Başkasının enayisi olduğunu düşünenler, işin sosyolojisini bilmeyen idrak yoksunu kimselerdir. Hiçbir sosyal hadise ve iletişim yoktur ki sonunda bumerang gibi kendisine dönmemiş olsun. Yapılan iyilik ve kötülükler de böyle.

 Millet denen topluluk içinde yaşamak istiyorsanız devlete, bir işyerinde çalışıyorsanız patrona, sınıfta öğretmene, ailede babanıza değer vermek, hürmet ve hizmet etmek zorundasınız. Hizmet ve hürmet, sorumluluk taşıyanların hakkı, hizmet alanların görevidir.

Geleneksel aile yapımızda “baba” bir şey değil, çok şeydir: Evin direğidir, kendinden başka herkesi gölgesine alan çınardır, gözyaşlarını içine akıtan pınardır, kıymeti varlığında bilinmeyip yokluğunda anlaşılandır, dış kapının mandalıdır.

Çiçekteki renk, meyvedeki tat farklılığını toprak cinsiyle izah ederiz çok kez. Yasaları oluşturan da toplumların yaşantıları, hayat algıları, inançlarıdır. Nisa suresi 34. Ayette “Allah’ın insanlardan bir kısmını diğerlerine üstün kılmasına bağlı olarak ve mallarından harcama yapmaları sebebiyle erkekler kadınların yöneticisi ve koruyucusudur. Saliha kadınlar Allah’a itaatkârdırlar…” buyrulur. Erkeğin üstünlüğü, taşıdığı yöneticilik ve koruyuculuk sorumluluğu gereğidir. Ayette erkekler bilinçli sorumluluğa, kadınlar ise hakkaniyet adına itaate, değerbilirliğe davet edilmektedir.

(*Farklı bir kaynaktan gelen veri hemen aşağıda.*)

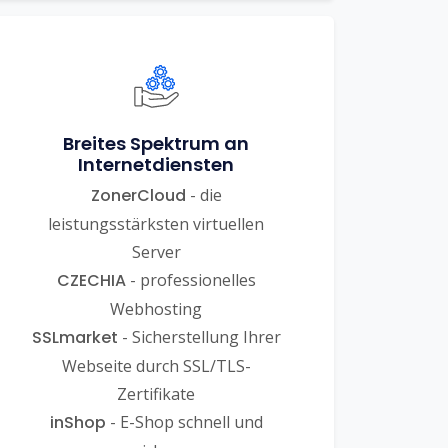
Breites Spektrum an
Internetdiensten
ZonerCloud
- die
leistungsstärksten virtuellen
Server
CZECHIA
- professionelles
Webhosting
SSLmarket
- Sicherstellung Ihrer
Webseite durch SSL/TLS-
Zertifikate
inShop
- E-Shop schnell und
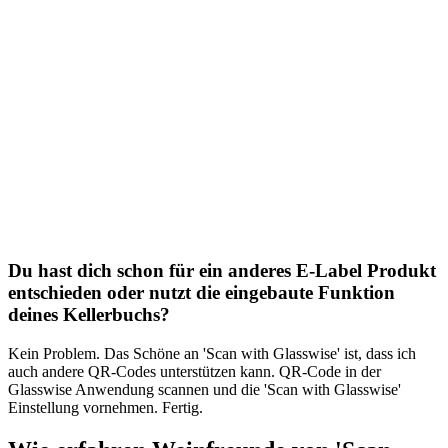
Du hast dich schon für ein anderes E-Label Produkt
entschieden oder nutzt die eingebaute Funktion
deines Kellerbuchs?
Kein Problem. Das Schöne an 'Scan with Glasswise' ist, dass ich
auch andere QR-Codes unterstützen kann. QR-Code in der
Glasswise Anwendung scannen und die 'Scan with Glasswise'
Einstellung vornehmen. Fertig.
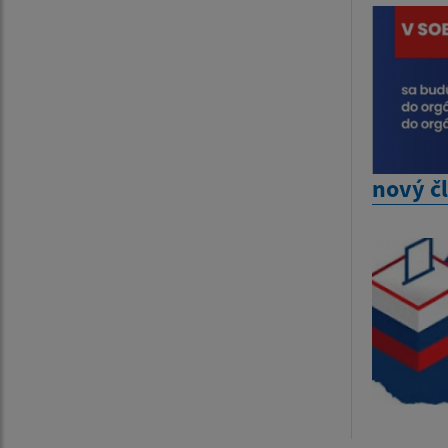
nový č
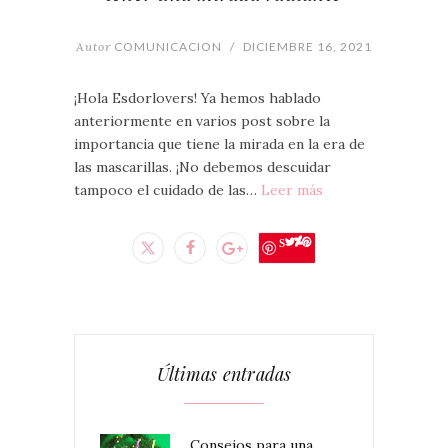
Autor
COMUNICACION
/
DICIEMBRE 16, 2021
¡Hola Esdorlovers! Ya hemos hablado
anteriormente en varios post sobre la
importancia que tiene la mirada en la era de
las mascarillas. ¡No debemos descuidar
tampoco el cuidado de las…
Leer más
Save
Últimas entradas
Consejos para una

 Türk geleneğinde evin kadını, Ahmet Mithat’ın Yeniçeriler romanında tiplediği “eve girdiğinde duvarları titreten” erkeği, kocası olsun, ister. Bir erkek olarak hem koca hem baba, sevse de dövse de ona saygı duyulur, el kalkmaz, aşağılanmaz, değersizleştirilmez. Kadının değeri, kocasının saygınlığıyla paraleldir.  Yaprağı gür ağacın, gölgesi de koyudur, serindir. Yazılı olmayan yasalarımızı dillendiren atasözlerimizde bunun örneklerine rastlarız: “Arı kadar eri olanın, dağ kadar yeri olur.”

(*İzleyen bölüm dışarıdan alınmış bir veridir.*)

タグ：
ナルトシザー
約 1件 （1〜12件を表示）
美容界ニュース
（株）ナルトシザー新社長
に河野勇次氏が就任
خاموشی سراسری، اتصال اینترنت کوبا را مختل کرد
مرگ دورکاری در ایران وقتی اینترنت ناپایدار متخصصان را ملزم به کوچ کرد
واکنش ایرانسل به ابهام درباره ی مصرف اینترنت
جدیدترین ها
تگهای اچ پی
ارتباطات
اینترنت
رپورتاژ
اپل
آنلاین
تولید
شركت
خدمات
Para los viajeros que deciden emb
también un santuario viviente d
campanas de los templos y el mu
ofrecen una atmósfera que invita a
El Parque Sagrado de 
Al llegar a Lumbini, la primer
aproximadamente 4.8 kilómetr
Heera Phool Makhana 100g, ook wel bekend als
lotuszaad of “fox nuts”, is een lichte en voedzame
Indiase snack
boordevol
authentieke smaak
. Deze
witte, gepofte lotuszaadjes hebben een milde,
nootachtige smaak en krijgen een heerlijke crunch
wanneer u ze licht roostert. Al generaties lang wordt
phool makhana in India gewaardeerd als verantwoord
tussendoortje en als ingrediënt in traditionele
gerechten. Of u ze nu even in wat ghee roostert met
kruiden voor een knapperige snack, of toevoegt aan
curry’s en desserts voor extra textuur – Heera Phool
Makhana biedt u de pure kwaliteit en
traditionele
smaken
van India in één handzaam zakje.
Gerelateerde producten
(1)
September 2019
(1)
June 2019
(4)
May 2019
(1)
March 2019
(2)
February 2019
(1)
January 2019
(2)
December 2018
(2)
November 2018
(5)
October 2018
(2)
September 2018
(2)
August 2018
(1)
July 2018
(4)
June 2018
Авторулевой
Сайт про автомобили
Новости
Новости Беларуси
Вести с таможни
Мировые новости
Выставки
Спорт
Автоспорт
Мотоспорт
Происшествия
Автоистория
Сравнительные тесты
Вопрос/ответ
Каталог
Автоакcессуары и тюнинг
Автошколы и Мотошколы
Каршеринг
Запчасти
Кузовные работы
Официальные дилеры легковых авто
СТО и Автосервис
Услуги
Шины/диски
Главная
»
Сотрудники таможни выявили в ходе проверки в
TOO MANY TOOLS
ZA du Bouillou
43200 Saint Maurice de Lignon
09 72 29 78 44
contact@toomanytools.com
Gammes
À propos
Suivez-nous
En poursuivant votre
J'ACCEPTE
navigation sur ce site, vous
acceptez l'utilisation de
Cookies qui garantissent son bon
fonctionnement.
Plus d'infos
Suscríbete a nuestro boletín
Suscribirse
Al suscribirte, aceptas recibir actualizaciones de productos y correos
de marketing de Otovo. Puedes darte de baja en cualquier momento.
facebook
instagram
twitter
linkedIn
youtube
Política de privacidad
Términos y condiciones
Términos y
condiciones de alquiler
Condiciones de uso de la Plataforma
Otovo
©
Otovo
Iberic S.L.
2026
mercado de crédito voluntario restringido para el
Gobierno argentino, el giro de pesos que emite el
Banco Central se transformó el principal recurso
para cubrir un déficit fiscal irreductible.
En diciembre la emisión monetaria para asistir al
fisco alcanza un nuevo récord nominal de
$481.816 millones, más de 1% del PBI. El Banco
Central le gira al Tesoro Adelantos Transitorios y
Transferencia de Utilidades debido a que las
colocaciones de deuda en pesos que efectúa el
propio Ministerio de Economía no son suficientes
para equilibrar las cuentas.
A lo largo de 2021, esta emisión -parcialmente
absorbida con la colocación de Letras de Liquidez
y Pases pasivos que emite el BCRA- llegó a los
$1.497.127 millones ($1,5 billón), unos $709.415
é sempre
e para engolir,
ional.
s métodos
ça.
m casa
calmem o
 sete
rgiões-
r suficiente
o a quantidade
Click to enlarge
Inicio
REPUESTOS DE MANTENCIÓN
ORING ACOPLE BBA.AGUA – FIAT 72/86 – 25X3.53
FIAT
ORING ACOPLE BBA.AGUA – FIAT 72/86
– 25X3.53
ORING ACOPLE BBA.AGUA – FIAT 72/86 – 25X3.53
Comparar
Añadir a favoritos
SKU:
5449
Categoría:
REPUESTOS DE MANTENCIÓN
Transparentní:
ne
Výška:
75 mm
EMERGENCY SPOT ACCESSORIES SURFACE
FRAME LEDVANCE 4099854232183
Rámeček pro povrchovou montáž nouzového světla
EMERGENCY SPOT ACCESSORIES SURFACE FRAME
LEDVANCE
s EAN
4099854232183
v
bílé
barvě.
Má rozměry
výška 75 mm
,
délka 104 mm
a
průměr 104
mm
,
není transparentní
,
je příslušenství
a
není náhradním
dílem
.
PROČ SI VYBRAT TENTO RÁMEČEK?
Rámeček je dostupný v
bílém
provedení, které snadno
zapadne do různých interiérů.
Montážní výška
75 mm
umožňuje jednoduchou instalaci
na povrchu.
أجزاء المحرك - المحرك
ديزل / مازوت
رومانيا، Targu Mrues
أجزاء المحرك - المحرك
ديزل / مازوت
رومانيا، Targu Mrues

 Baba sıfatını kazanan erkek için kadın, namustur, emanettir; korunmalıdır, uğrunda ölünmelidir. Erkek tohumsa kadın topraktır; nesil onunla devam edecektir. Toprak, vatandır; uğruna sefere çıkılır, ordular çarpışır. Ayaklarının altına Cennet serilen kadına bizde “anne” denir. Evde erkek baştır, kadın boyun; başı boynun çevirdiğini inkâr etmeye gerek yok.

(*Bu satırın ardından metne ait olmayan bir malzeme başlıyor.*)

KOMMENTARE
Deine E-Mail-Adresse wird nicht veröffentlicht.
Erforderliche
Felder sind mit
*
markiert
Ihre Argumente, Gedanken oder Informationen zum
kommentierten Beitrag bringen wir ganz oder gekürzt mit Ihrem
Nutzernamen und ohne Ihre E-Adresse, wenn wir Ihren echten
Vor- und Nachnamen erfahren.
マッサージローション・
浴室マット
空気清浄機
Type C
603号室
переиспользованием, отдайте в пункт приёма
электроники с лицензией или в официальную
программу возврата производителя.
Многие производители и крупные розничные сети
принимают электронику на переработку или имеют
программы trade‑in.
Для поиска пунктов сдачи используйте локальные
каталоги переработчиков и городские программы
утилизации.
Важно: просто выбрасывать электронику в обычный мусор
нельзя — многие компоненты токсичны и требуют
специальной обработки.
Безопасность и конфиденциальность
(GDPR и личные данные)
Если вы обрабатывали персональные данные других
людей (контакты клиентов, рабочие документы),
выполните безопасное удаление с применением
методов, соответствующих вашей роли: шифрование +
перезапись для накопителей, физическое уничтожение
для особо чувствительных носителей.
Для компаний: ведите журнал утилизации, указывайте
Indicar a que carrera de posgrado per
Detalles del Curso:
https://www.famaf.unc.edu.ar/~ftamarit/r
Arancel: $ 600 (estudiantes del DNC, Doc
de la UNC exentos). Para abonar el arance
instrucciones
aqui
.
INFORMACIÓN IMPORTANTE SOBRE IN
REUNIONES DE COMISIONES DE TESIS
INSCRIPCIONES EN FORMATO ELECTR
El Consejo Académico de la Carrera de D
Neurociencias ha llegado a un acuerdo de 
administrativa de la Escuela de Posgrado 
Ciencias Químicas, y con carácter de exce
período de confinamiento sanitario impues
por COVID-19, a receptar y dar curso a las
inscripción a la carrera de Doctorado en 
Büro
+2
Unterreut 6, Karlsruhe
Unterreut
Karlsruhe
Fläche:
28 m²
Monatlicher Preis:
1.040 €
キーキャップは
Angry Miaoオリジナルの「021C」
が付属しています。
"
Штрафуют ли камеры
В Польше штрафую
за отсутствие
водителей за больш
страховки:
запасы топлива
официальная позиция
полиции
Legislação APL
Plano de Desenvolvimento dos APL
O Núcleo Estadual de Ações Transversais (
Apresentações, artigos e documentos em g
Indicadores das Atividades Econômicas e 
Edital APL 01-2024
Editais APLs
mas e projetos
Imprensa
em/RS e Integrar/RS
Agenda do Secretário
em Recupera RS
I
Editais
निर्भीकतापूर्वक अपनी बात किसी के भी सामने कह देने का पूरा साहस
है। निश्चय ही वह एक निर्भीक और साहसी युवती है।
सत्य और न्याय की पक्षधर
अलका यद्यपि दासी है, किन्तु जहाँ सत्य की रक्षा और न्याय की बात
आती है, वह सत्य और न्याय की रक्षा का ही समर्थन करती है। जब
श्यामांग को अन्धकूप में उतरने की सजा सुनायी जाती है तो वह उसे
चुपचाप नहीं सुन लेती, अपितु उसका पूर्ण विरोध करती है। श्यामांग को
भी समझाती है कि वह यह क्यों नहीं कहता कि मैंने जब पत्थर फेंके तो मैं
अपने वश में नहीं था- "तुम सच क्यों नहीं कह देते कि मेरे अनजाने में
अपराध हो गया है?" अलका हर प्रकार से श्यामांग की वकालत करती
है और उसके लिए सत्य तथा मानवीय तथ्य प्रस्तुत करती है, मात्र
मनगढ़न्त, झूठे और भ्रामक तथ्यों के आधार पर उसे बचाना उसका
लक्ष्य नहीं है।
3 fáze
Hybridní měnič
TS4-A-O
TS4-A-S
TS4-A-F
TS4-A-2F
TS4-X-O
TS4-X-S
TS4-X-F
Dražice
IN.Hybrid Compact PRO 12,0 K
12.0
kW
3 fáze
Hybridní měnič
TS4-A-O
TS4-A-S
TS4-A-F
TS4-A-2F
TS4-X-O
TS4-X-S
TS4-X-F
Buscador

 Ata et, ite ot verirseniz ikisi de aç kalır. Doğrusu, fıtratlarına uygun besinleri vermektir. Sosyal yapımızın çekirdeği ailemizi bozmak isteyenler de kadın ve erkeğe fıtratının dışında görevler yükleyerek işe başladılar. Kadın, ekonomik özgürlük kazanmak adına sokağa çekilirken erkek, modern ve anlayışlı koca reklamıyla eve kapatılmak isteniyor. Kadın, hayatın yükünü kaldırmakta zorlandığı, erkek de çevresine, eşine, çocuklarına karşı saygınlığını yitirdiği için haklı olarak isyan ediyorlar.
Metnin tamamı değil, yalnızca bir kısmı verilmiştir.